The next day, Brady wrote to his assistant that newspaper editorials had misrepresented the dinner and the facts, and they should let the issue fade on its own.
“Our best course of action is to simply grin and bear it and leave it the way it is,” he wrote. “My guess is that most of the storm has passed.”
Later that day, Brady wrote to Kim in an email he labeled “confidential.”
“The crucial fact is that we were the victim of events that developed very quickly so that I had to make decisions about whether to abandon a longtime supporter of the school and Cal or to join a chorus of self-righteous indignation about him,” the dean wrote. “I chose loyalty over self-serving indignation. I think that was the right choice given that Peevey is only under investigation. I think our trustees and friends should know that we will not just cut and run on them.”
One person to contact Brady identified himself as a UC graduate and former employee of Pacific Gas & Electric, the company whose under-maintained pipeline exploded in San Bruno in 2010 and killed eight people.
“Peevey and PG&E have violated the public trust and aided in the continued erosion of the public’s faith in regulatory oversight,” David Lewbin wrote. “This neither deserves ‘honoring’ or leveraging for fundraising.”
U-T San Diego on Feb. 24 reported about a disclosure report saying more than $55,000 had been raised at the dinner in the name of commission President Michael Picker.
“This story does not seem to die,” Brady wrote to a university spokesman.

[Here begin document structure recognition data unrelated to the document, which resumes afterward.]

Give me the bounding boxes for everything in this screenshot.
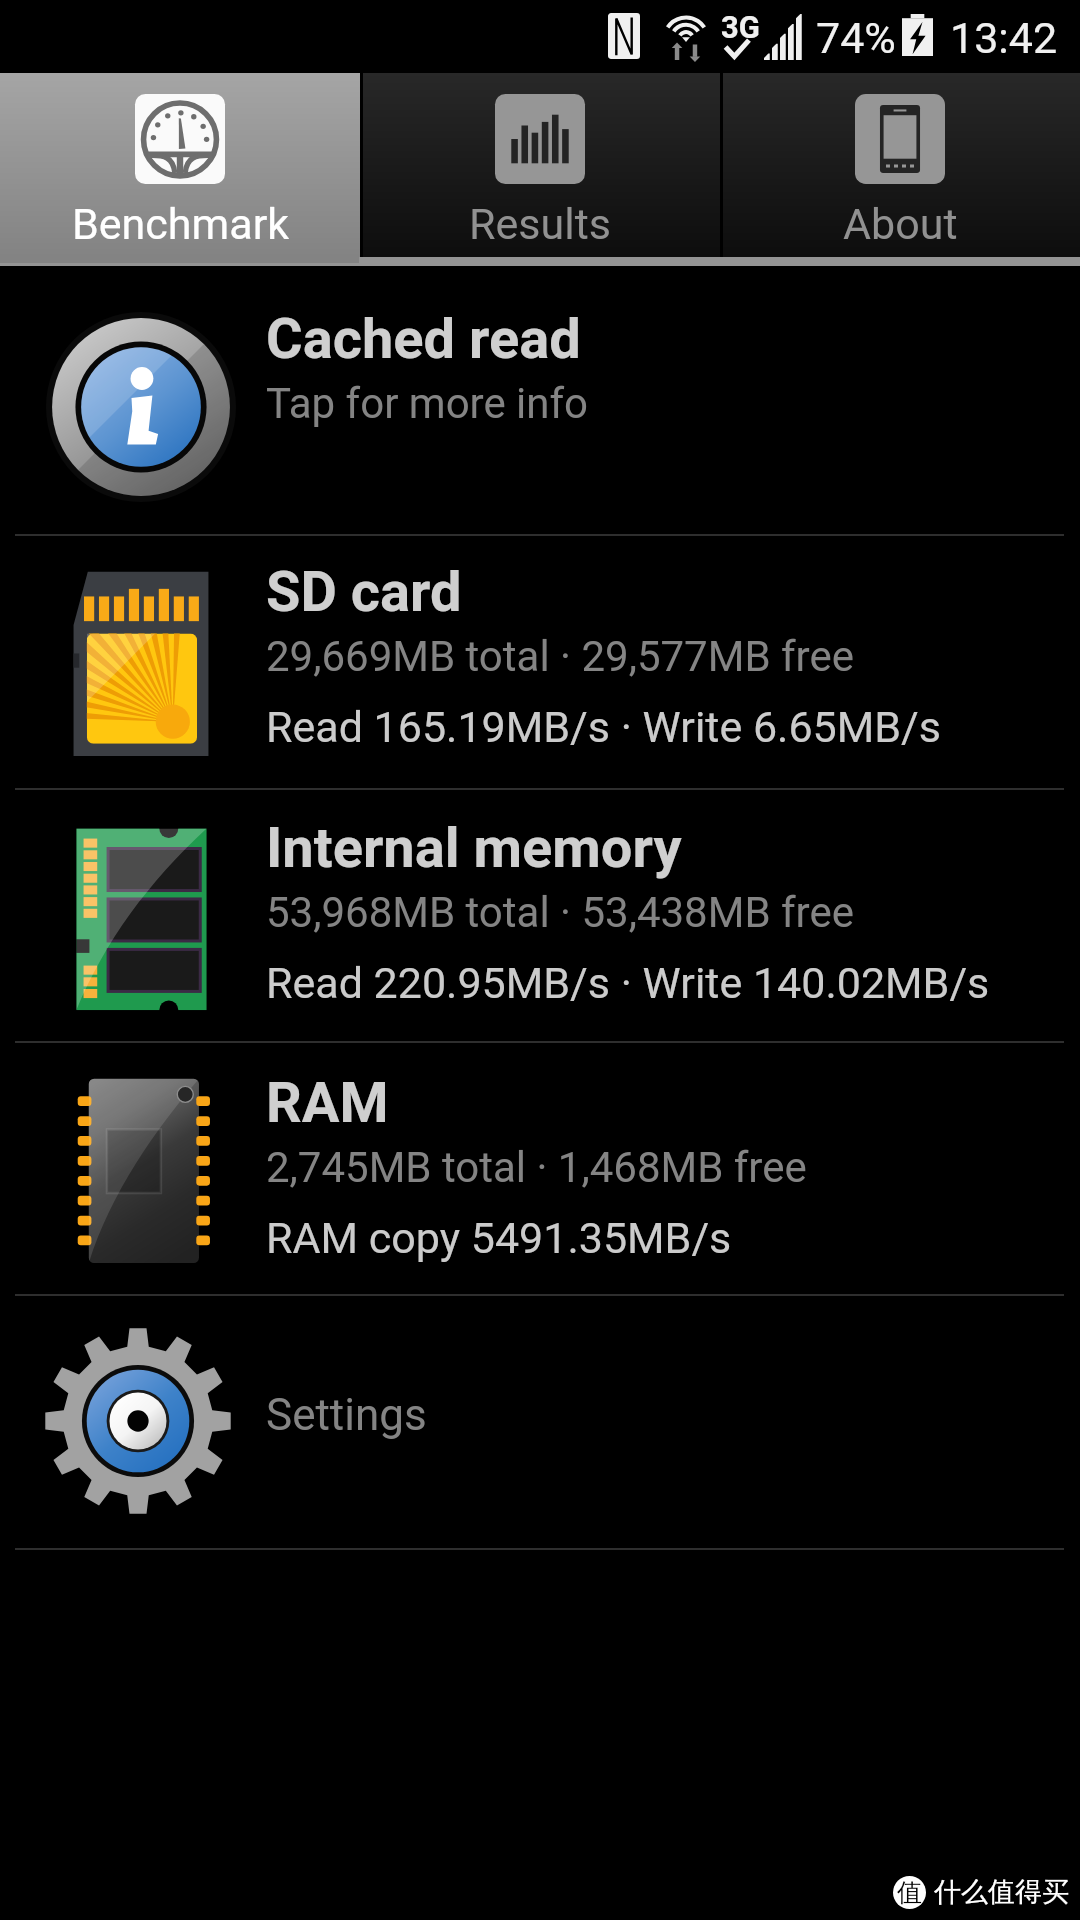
staticText: 值: [897, 1877, 922, 1908]
staticText: 什么值得买: [934, 1875, 1069, 1909]
button[interactable]: Internal memory: [0, 790, 1080, 1041]
staticText: SD card: [266, 559, 462, 625]
button[interactable]: Results: [360, 73, 720, 257]
button[interactable]: About: [720, 73, 1080, 257]
button[interactable]: Settings: [0, 1296, 1080, 1548]
staticText: Cached read: [266, 306, 581, 372]
button[interactable]: Benchmark: [0, 73, 360, 257]
button[interactable]: RAM: [0, 1043, 1080, 1294]
staticText: 2,745MB total · 1,468MB free: [266, 1143, 807, 1192]
button[interactable]: SD card: [0, 536, 1080, 788]
staticText: Benchmark: [72, 199, 289, 249]
staticText: Results: [469, 199, 611, 249]
staticText: RAM: [266, 1070, 389, 1136]
staticText: 74%: [816, 13, 896, 63]
staticText: Tap for more info: [266, 379, 589, 428]
staticText: Internal memory: [266, 815, 682, 881]
staticText: 3G: [721, 9, 760, 45]
other: Watermark: [893, 1875, 1069, 1909]
staticText: 53,968MB total · 53,438MB free: [266, 888, 854, 937]
staticText: Settings: [266, 1389, 427, 1441]
staticText: 29,669MB total · 29,577MB free: [266, 632, 854, 681]
staticText: Read 220.95MB/s · Write 140.02MB/s: [266, 958, 990, 1008]
button[interactable]: Cached read: [0, 266, 1080, 534]
staticText: About: [843, 199, 958, 249]
staticText: RAM copy 5491.35MB/s: [266, 1213, 732, 1263]
staticText: Read 165.19MB/s · Write 6.65MB/s: [266, 702, 941, 752]
staticText: 13:42: [950, 13, 1058, 63]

By late February, Brady began hearing from other members of the school’s advisory board. He laid out various options in a memo to Executive Vice Chancellor Claude Steele. In early March, Brady spoke with Peevey, and the commissioner decided to quit his role on the advisory board.

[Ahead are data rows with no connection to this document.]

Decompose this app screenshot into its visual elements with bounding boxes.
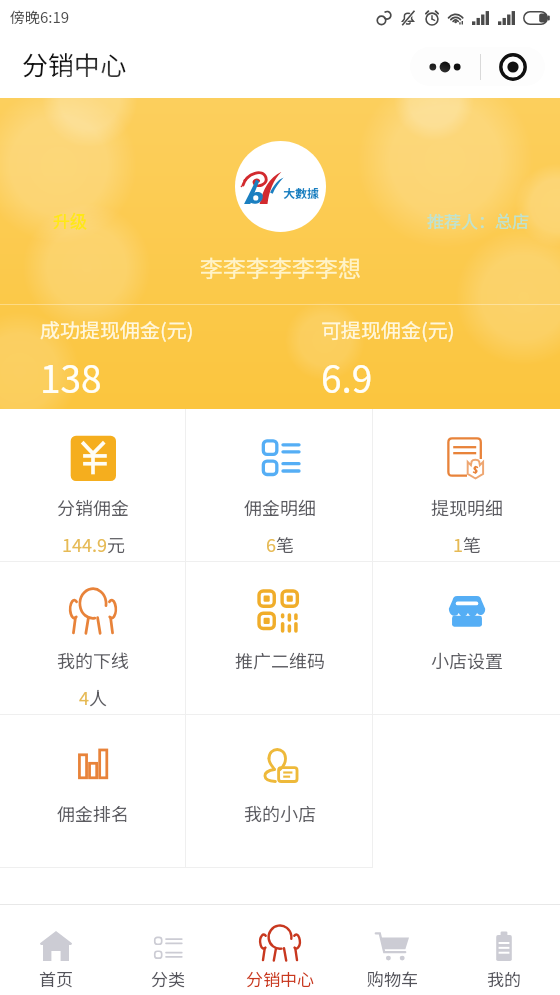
staticText: 6.9 [321,350,373,404]
staticText: 我的 [487,966,521,991]
button[interactable]: 升级 [53,208,87,233]
staticText: 佣金排名 [57,800,129,826]
button[interactable]: More options [410,47,480,86]
staticText: 成功提现佣金(元) [40,315,194,344]
button[interactable]: 分类 [112,905,224,995]
staticText: 佣金明细 [244,494,316,520]
button[interactable]: 提现明细 [373,409,560,562]
button[interactable]: 我的 [448,905,560,995]
staticText: 可提现佣金(元) [321,315,455,344]
button[interactable]: 购物车 [336,905,448,995]
staticText: 大數據 [283,184,320,201]
staticText: 小店设置 [431,647,503,673]
staticText: 李李李李李李想 [200,250,361,283]
button[interactable]: 分销佣金 [0,409,186,562]
button[interactable]: 我的小店 [186,715,373,868]
button[interactable]: Close mini program [481,47,545,86]
button[interactable]: 推广二维码 [186,562,373,715]
staticText: 推荐人：总店 [427,208,529,233]
staticText: 1笔 [453,531,481,557]
staticText: 分类 [151,966,185,991]
button[interactable]: 小店设置 [373,562,560,715]
button[interactable]: 我的下线 [0,562,186,715]
staticText: 分销佣金 [57,494,129,520]
staticText: 购物车 [367,966,418,991]
button[interactable]: 首页 [0,905,112,995]
staticText: 提现明细 [431,494,503,520]
staticText: 首页 [39,966,73,991]
staticText: 推广二维码 [235,647,325,673]
button[interactable]: Profile avatar [235,141,326,232]
button[interactable]: 佣金排名 [0,715,186,868]
staticText: 我的小店 [244,800,316,826]
staticText: 6笔 [266,531,294,557]
staticText: 分销中心 [246,966,314,991]
staticText: 138 [40,350,102,404]
staticText: 144.9元 [62,531,125,557]
button[interactable]: 佣金明细 [186,409,373,562]
staticText: 我的下线 [57,647,129,673]
staticText: 傍晚6:19 [10,6,70,28]
staticText: 分销中心 [22,45,127,83]
button[interactable]: 分销中心 [224,905,336,995]
staticText: 4人 [79,684,107,710]
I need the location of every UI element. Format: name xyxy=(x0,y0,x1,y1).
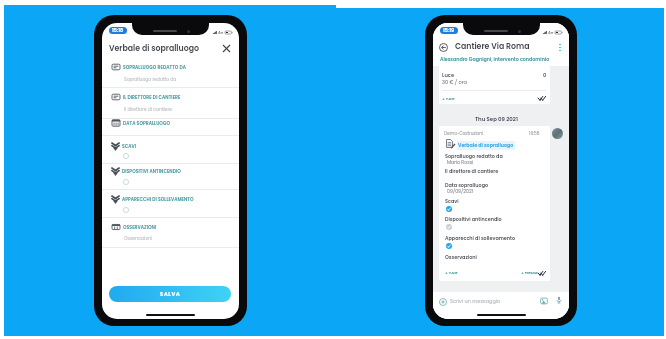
staticText: Thu Sep 09 2021 xyxy=(475,115,518,123)
staticText: Il direttore di cantiere xyxy=(124,106,172,112)
staticText: Mario Rossi xyxy=(447,159,474,166)
staticText: 4G xyxy=(548,30,554,35)
staticText: SALVA xyxy=(160,291,181,298)
staticText: Luce xyxy=(442,72,455,79)
button[interactable]: Attach image xyxy=(540,297,548,305)
staticText: 09/09/2021 xyxy=(447,188,474,195)
staticText: 16:58 xyxy=(529,130,540,136)
button[interactable]: DATA SOPRALLUOGO xyxy=(102,117,239,136)
button[interactable]: Close xyxy=(220,42,233,55)
staticText: OSSERVAZIONI xyxy=(123,224,157,230)
staticText: Osservazioni xyxy=(445,254,477,261)
staticText: SCAVI xyxy=(122,143,137,149)
button[interactable]: Voice message xyxy=(555,296,563,304)
staticText: + TAG xyxy=(445,270,458,276)
button[interactable]: Add xyxy=(439,298,447,306)
staticText: 15:19 xyxy=(443,27,455,34)
staticText: Osservazioni xyxy=(124,235,153,241)
staticText: Data sopralluogo xyxy=(445,182,489,189)
staticText: 0 xyxy=(543,72,547,79)
staticText: 15:18 xyxy=(112,27,124,34)
staticText: Demo-Costruzioni xyxy=(444,130,484,136)
staticText: + FIRMA xyxy=(521,270,538,276)
staticText: Verbale di sopralluogo xyxy=(458,142,514,149)
button[interactable]: Verbale di sopralluogo xyxy=(109,40,233,57)
staticText: 4G xyxy=(218,30,224,35)
staticText: Scavi xyxy=(445,198,459,205)
staticText: DISPOSITIVI ANTINCENDIO xyxy=(122,168,181,174)
staticText: IL DIRETTORE DI CANTIERE xyxy=(123,94,181,100)
button[interactable]: DISPOSITIVI ANTINCENDIO xyxy=(102,165,239,190)
staticText: DATA SOPRALLUOGO xyxy=(123,120,171,126)
button[interactable]: SALVA xyxy=(109,286,231,302)
button[interactable]: OSSERVAZIONI xyxy=(102,221,239,248)
staticText: Verbale di sopralluogo xyxy=(109,43,199,54)
staticText: Il direttore di cantiere xyxy=(445,168,499,175)
staticText: + TAG xyxy=(442,96,455,102)
staticText: Sopralluogo redatto da xyxy=(445,153,503,160)
button[interactable]: APPARECCHI DI SOLLEVAMENTO xyxy=(102,193,239,218)
button[interactable]: Back xyxy=(437,41,449,53)
staticText: Cantiere Via Roma xyxy=(455,41,530,52)
staticText: 30 € / ora xyxy=(442,79,467,86)
staticText: Scrivi un messaggio xyxy=(450,298,501,305)
staticText: Sopralluogo redatto da xyxy=(124,76,177,82)
staticText: Dispositivi antincendio xyxy=(445,216,502,223)
button[interactable]: SOPRALLUOGO REDATTO DA xyxy=(102,61,239,88)
staticText: SOPRALLUOGO REDATTO DA xyxy=(123,64,187,70)
staticText: APPARECCHI DI SOLLEVAMENTO xyxy=(122,196,194,202)
staticText: Apparecchi di sollevamento xyxy=(445,235,516,242)
button[interactable]: IL DIRETTORE DI CANTIERE xyxy=(102,91,239,119)
button[interactable]: SCAVI xyxy=(102,140,239,164)
staticText: Alessandro Gagnigni, intervento condomin… xyxy=(440,56,550,63)
button[interactable]: More options xyxy=(555,42,565,52)
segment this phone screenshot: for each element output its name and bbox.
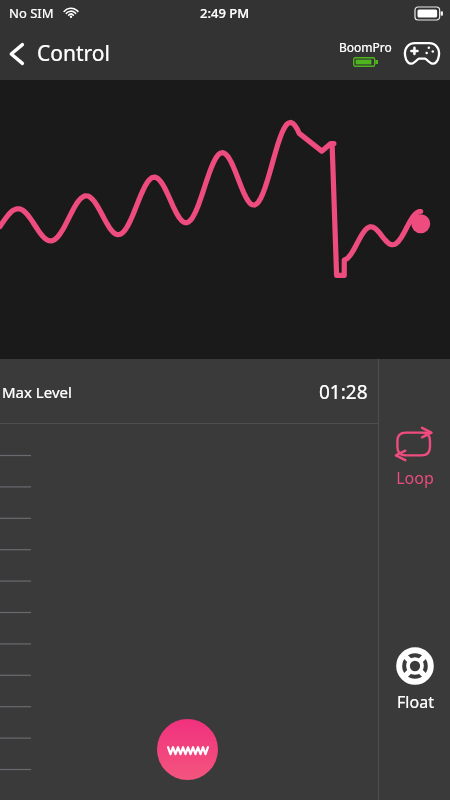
staticText: 2:49 PM bbox=[200, 4, 250, 22]
button[interactable]: Vibration pattern bbox=[157, 719, 218, 780]
staticText: BoomPro bbox=[339, 39, 392, 55]
button[interactable]: Float bbox=[389, 642, 441, 717]
button[interactable]: Loop bbox=[387, 421, 443, 493]
staticText: Loop bbox=[396, 467, 434, 489]
staticText: No SIM bbox=[9, 4, 54, 22]
staticText: Control bbox=[37, 39, 110, 68]
button[interactable]: Gamepad controller bbox=[401, 37, 443, 69]
button[interactable]: Control bbox=[0, 33, 120, 74]
button[interactable]: BoomPro bbox=[337, 35, 394, 71]
staticText: 01:28 bbox=[319, 379, 368, 405]
staticText: Float bbox=[397, 691, 434, 713]
staticText: Max Level bbox=[2, 382, 72, 402]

“I have truly enjoyed my time with the Goldman School,” Peevey wrote to Brady on March 10. “This sorry episode has led me to question my value to the school going forward. Hence, I am resigning from the board, effective immediately, a decision I know you support.”
Six days later, school officials let U-T San Diego know about the resignation, and said they would not be accepting "a single penny from the event in question."